By accounting for the different age groups separately, scenario’s can be simulated for changing the measures where the social distancing behavior of the two different age groups is impacted differently. Examples of such simulations are shown in Figures 6, 7, and 8. It shows that a slight relaxing of the social distancing rules within the younger age group is feasible (in the sense that the health-care system is likelly not to be overrun) at the beginning of May. The evolution of the epidemic is predicted to have the majority of deaths in the older age group, even though the percentage of infections is predicted to be higher in the younger age group. The epidemic would reach a new peak in the summer. Herd immunity (even if limited), in combination with the social distancing, would then level off the epidemic. In such a scenario there thus would not need to be a new lockdown.

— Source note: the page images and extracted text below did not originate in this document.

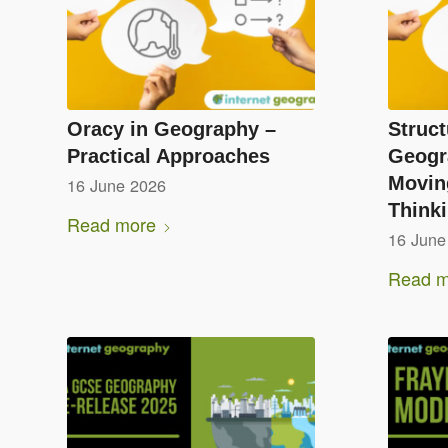
Oracy in Geography –
Struct
Practical Approaches
Geogr
Moving
16 June 2026
Think
Read more
16 June
Read m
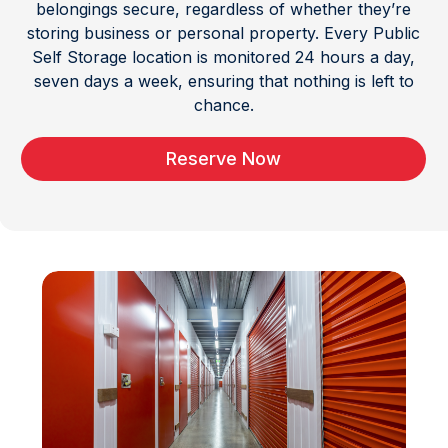
belongings secure, regardless of whether they’re
storing business or personal property. Every Public
Self Storage location is monitored 24 hours a day,
seven days a week, ensuring that nothing is left to
chance.
Reserve Now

Deaths that occur within elderly care centers were excluded from this study. Nevertheless, hospitalization of residents of elderly care centers are a significant part of hospitalizations, and thus the epidemic within the care centers influences this analysis and results. The inferred results cannot be interpreted as applying solely to elderly people living outside elderly care centers. It is plausible that the isolation of elderly people outside ederly care centers is therefore underestimated, which would be beneficial to scenarios where social distancing is being relaxed within the younger age group but maintained (or enhanced) towards and within the older age group.
5 Conclusion
An epidemiological model for COVID-19 was developed which considers the epidemic within the younger age group and older age group separately. The model provides insight in the different evolution of the epidemic in these two age groups, and the interaction between the two age groups, and can be used to evaluate the impact of changes in social distancing measures that treat the two age groups differently.
Data Availability
All data has been made openly available by the Belgian governement (Sciensano).
6 Acknowledgments
We are very grateful for the public sharing of data on the Belgian epidemic, organized by Sciensano, and possible through the daily efforts in Belgian hospitals and care centers.